Data shown:
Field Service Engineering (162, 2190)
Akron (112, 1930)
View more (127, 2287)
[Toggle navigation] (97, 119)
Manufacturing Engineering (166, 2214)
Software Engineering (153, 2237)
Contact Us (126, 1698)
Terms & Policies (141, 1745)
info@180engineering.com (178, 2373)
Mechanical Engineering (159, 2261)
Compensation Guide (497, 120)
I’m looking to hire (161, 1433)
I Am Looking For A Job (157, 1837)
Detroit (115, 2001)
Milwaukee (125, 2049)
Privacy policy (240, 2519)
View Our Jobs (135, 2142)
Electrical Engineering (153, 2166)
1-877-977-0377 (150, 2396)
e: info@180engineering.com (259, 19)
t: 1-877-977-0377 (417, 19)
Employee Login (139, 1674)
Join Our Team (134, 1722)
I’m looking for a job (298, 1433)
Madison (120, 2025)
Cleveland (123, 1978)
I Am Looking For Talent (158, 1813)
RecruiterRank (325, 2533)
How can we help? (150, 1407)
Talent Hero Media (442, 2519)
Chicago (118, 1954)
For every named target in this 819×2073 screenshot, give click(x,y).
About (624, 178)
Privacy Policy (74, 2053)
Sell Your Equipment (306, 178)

Try it:
The whole listing should be restated word for word.

Completed exercise:
Field Service Engineering (162, 2190)
Akron (112, 1930)
View more (127, 2287)
[Toggle navigation] (97, 119)
Manufacturing Engineering (166, 2214)
Software Engineering (153, 2237)
Contact Us (126, 1698)
Terms & Policies (141, 1745)
info@180engineering.com (178, 2373)
Mechanical Engineering (159, 2261)
Compensation Guide (497, 120)
I’m looking to hire (161, 1433)
I Am Looking For A Job (157, 1837)
Detroit (115, 2001)
Milwaukee (125, 2049)
Privacy policy (240, 2519)
View Our Jobs (135, 2142)
Electrical Engineering (153, 2166)
1-877-977-0377 (150, 2396)
e: info@180engineering.com (259, 19)
t: 1-877-977-0377 (417, 19)
Employee Login (139, 1674)
Join Our Team (134, 1722)
I’m looking for a job (298, 1433)
Madison (120, 2025)
Cleveland (123, 1978)
I Am Looking For Talent (158, 1813)
RecruiterRank (325, 2533)
How can we help? (150, 1407)
Talent Hero Media (442, 2519)
Chicago (118, 1954)
For every named target in this 819×2073 screenshot, give click(x,y).
About (624, 178)
Privacy Policy (74, 2053)
Sell Your Equipment (306, 178)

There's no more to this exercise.